Sample Medi-Cal benefits card
A sample Medi-Cal benefits card. Department of Health Care Services

Governor Gavin Newsom just unveiled a new budget proposal aimed at digging California out of a $54 billion deficit brought on by the pandemic. He hopes to slash Medi-Cal payments to healthcare providers and use the money to enroll more people in the program.

This week, the Democrat-led state legislature rejected those cuts in a budget proposal of their own. They’re right to do so. Cutting doctors’ pay will make it harder for the Medi-Cal’s beneficiaries to get care — especially with enrollment set to swell as the newly unemployed sign up.

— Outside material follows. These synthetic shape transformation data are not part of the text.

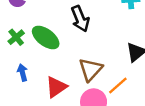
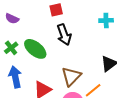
blue arrow: (22, 73) -> (15, 77), size x1.5

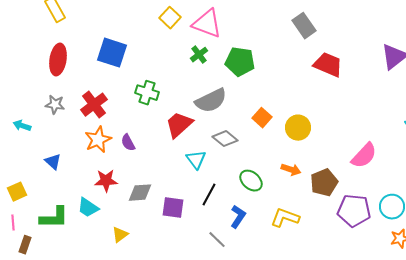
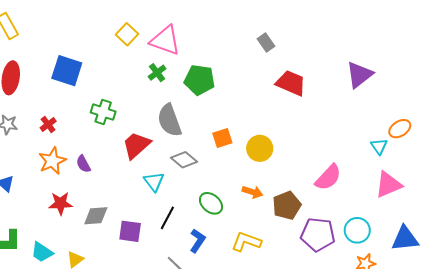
gray rectangle: (304, 26) -> (266, 43), size x0.7
gray semicircle: (211, 101) -> (169, 120), turned 96
red cross: (94, 105) -> (48, 124), size x0.6
orange square: (262, 118) -> (222, 138), turned 30
cyan trapezoid: (88, 208) -> (42, 252), moved

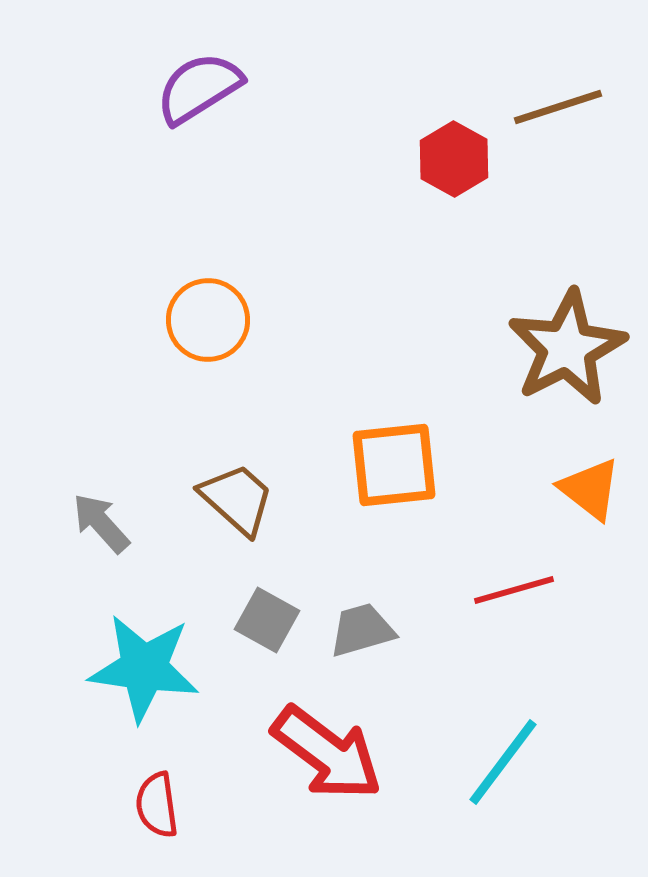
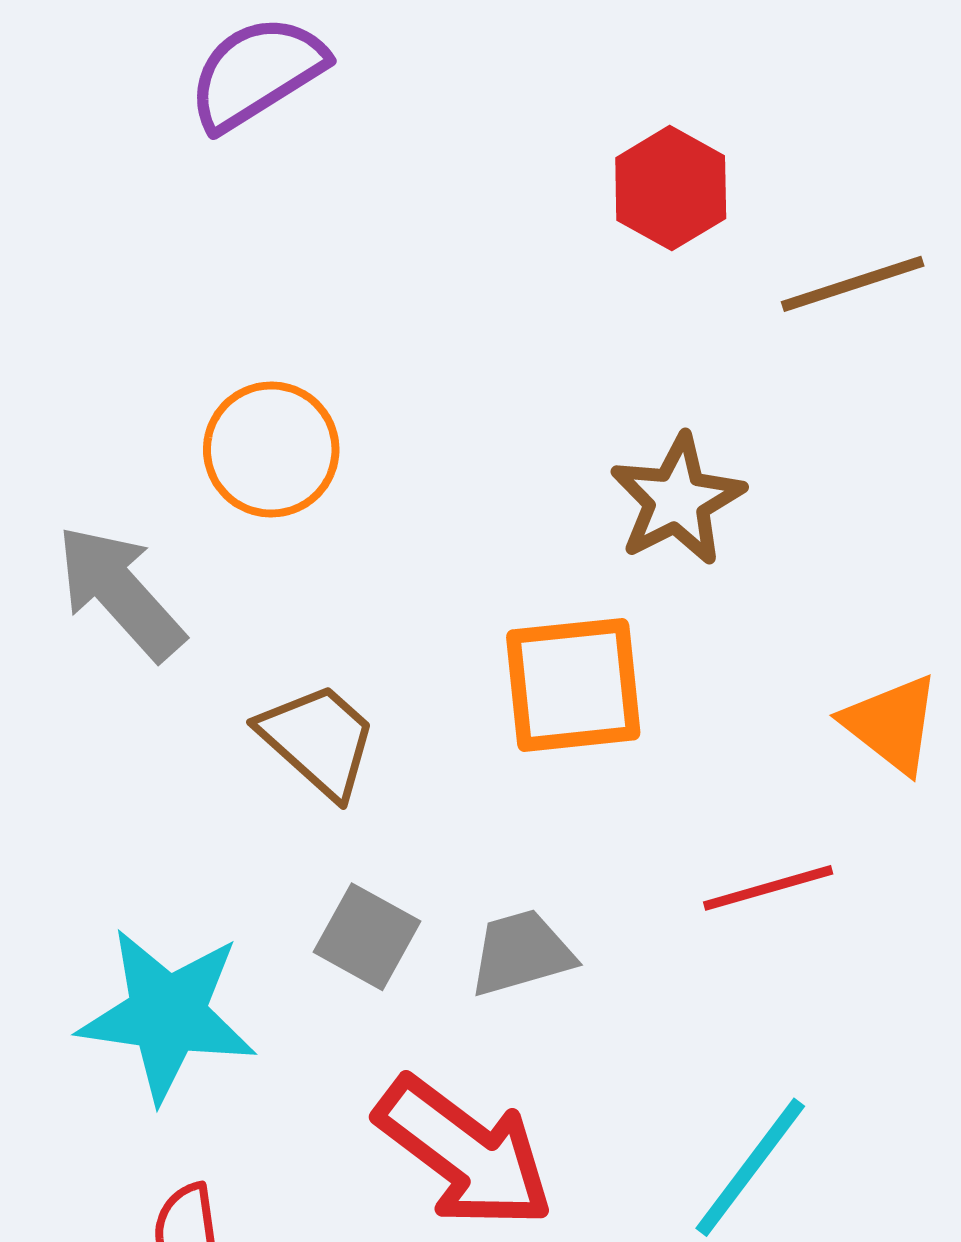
brown line: (558, 107) -> (853, 284), moved
brown star: (567, 348) -> (677, 500), moved, size x0.7
gray arrow: (101, 523) -> (120, 592), moved, size x1.4

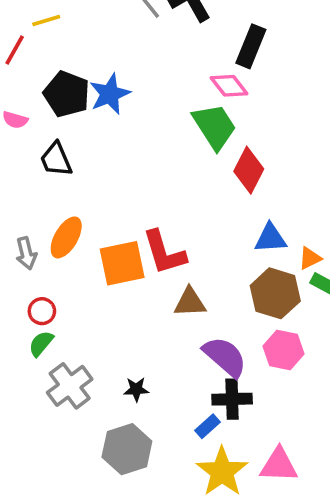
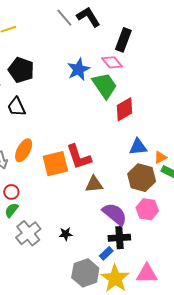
blue star: (110, 94) -> (79, 69), moved
red diamond: (249, 170) -> (125, 109), turned 35
gray hexagon: (127, 449) -> (85, 273), moved

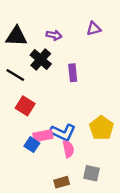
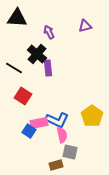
purple arrow: (54, 35) -> (49, 32), turned -128
black triangle: (16, 36) -> (17, 18), moved
purple rectangle: (73, 73) -> (48, 68), moved
gray square: (91, 173) -> (70, 152), moved

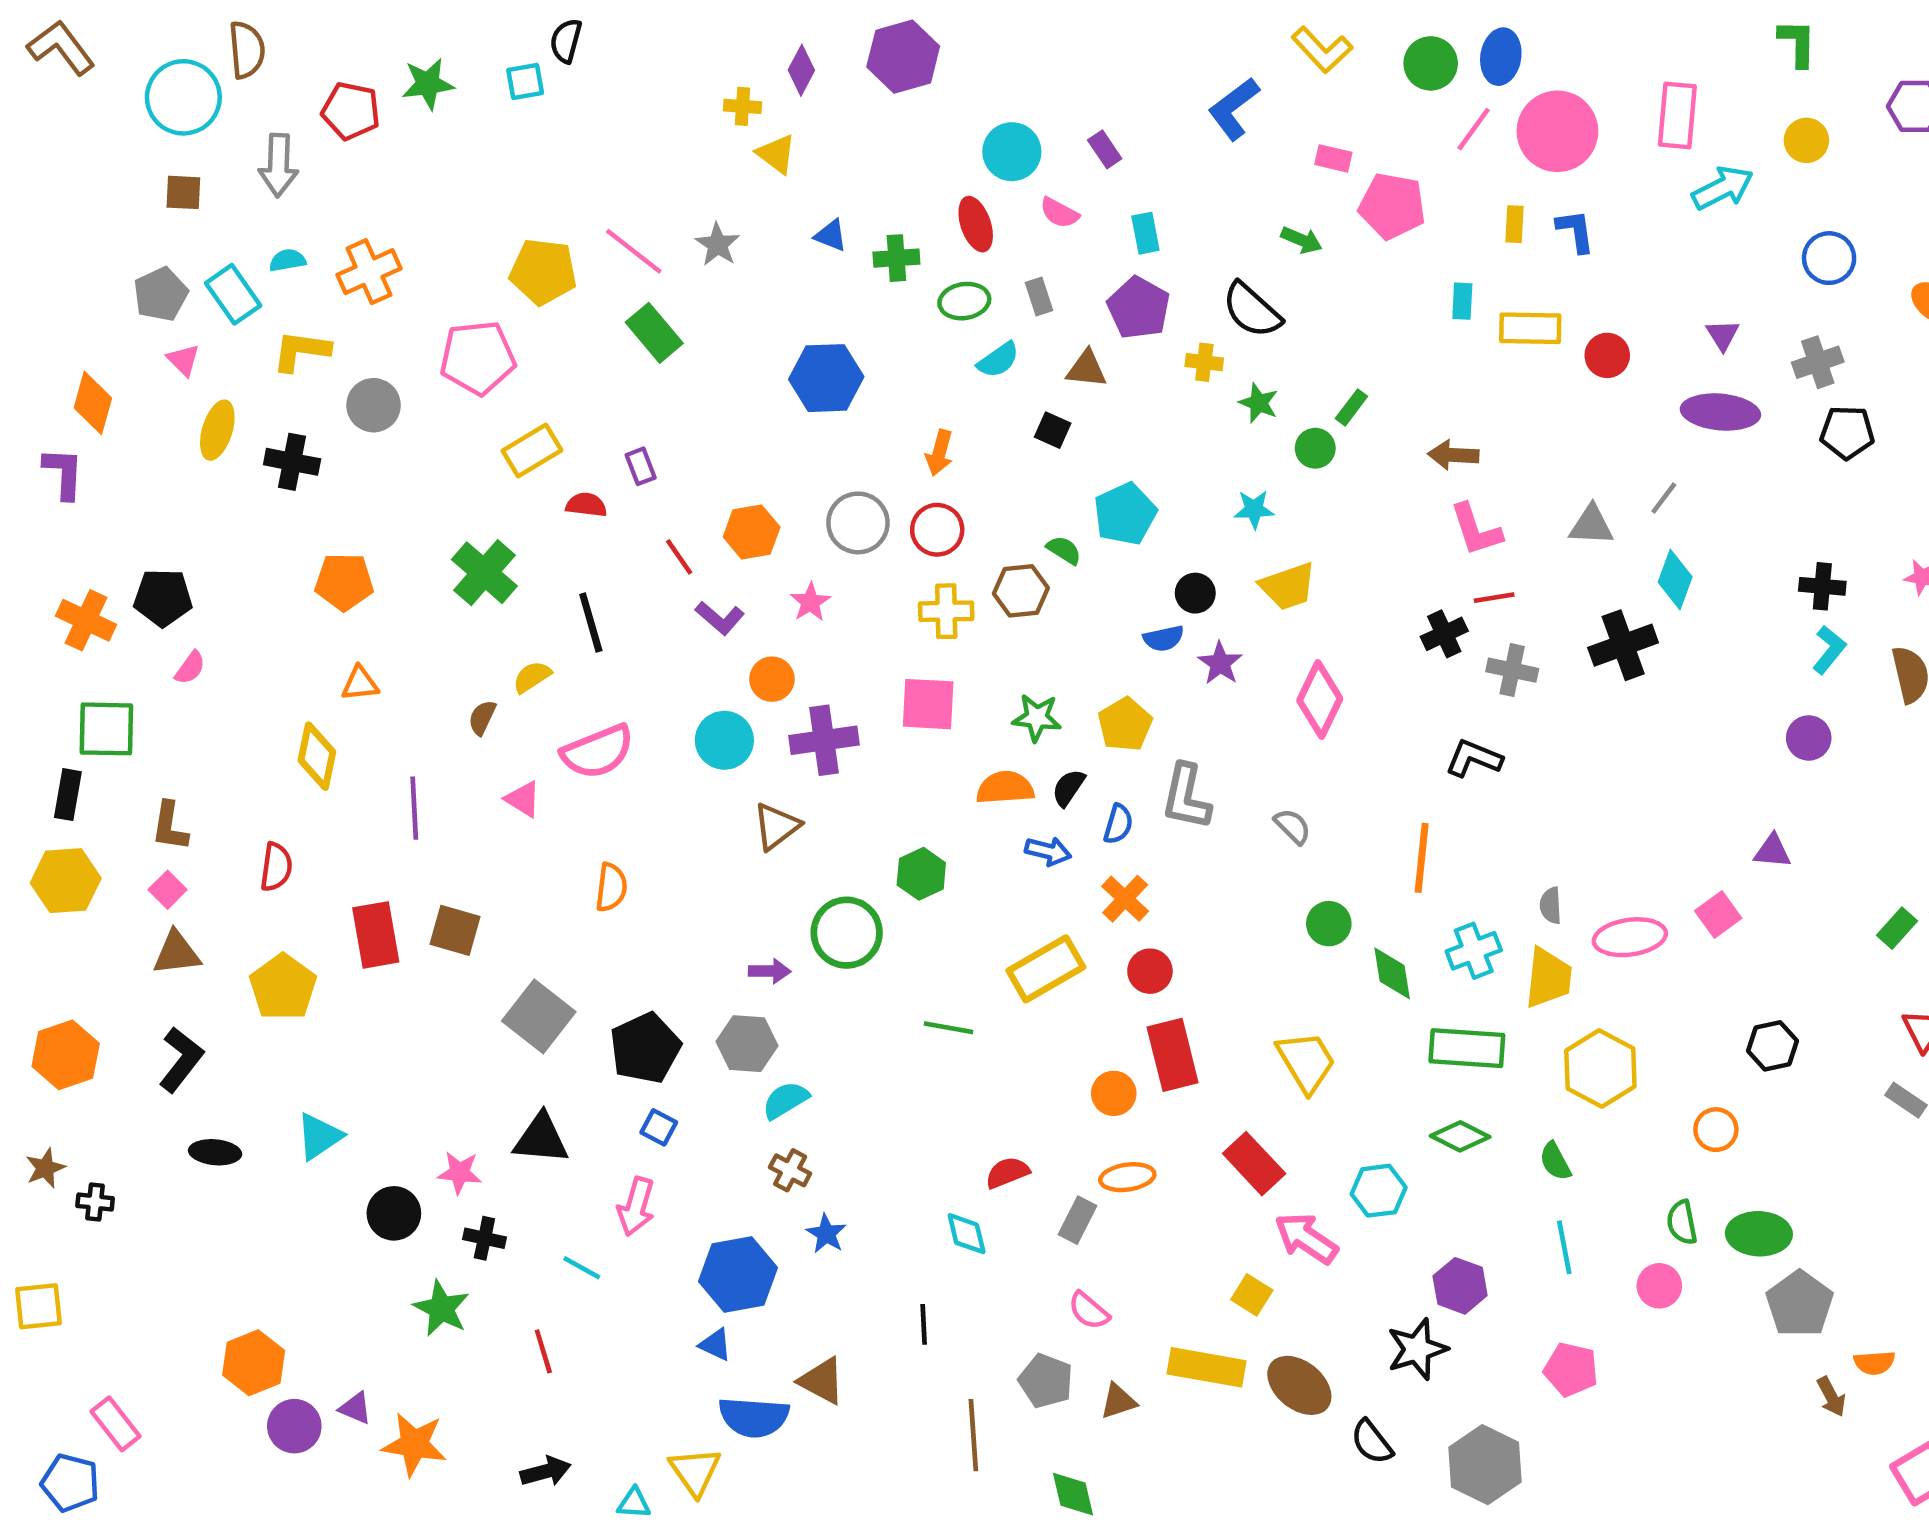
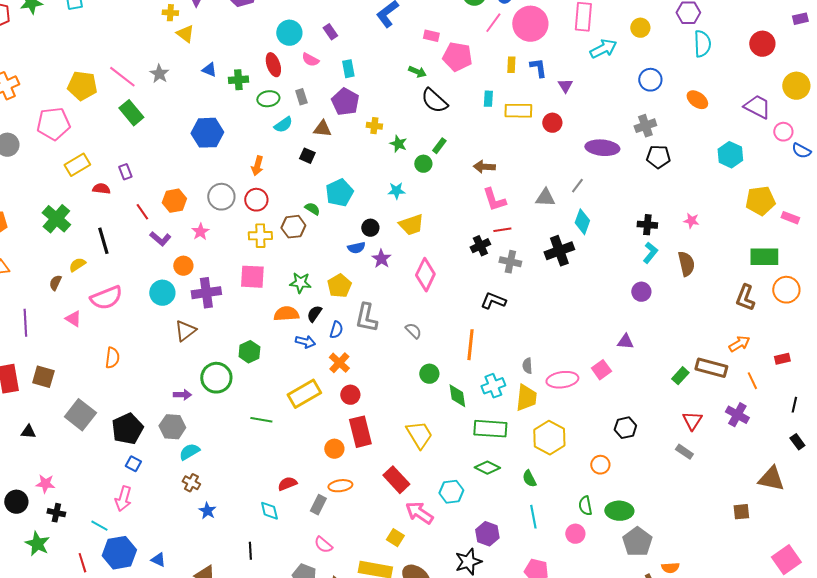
black semicircle: (1252, 310) -> (434, 101), moved
purple triangle: (1723, 335) -> (565, 86), moved
black triangle: (541, 1139) -> (28, 432), moved, size x0.6
blue hexagon: (738, 1274) -> (119, 553), moved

Governor Newsom has his eyes on $1.2 billion in revenue from Proposition 56, a 2016 ballot initiative that raised tobacco taxes to increase payments for healthcare providers that treat Medi-Cal patients. The measure also helped doctors and dentists with their student loans if they promised to work in areas with shortages of qualified healthcare personnel and see a certain number of Medi-Cal patients.

Medi-Cal’s payment rates are notoriously low — about 50 percent below Medicare’s rates, which are themselves about 50 percent below those of private insurers. Those low rates have historically discouraged providers from seeing the program’s beneficiaries. Between 2013 and 2015, the share of doctors participating in Medi-Cal declined from 69 percent to 63 percent.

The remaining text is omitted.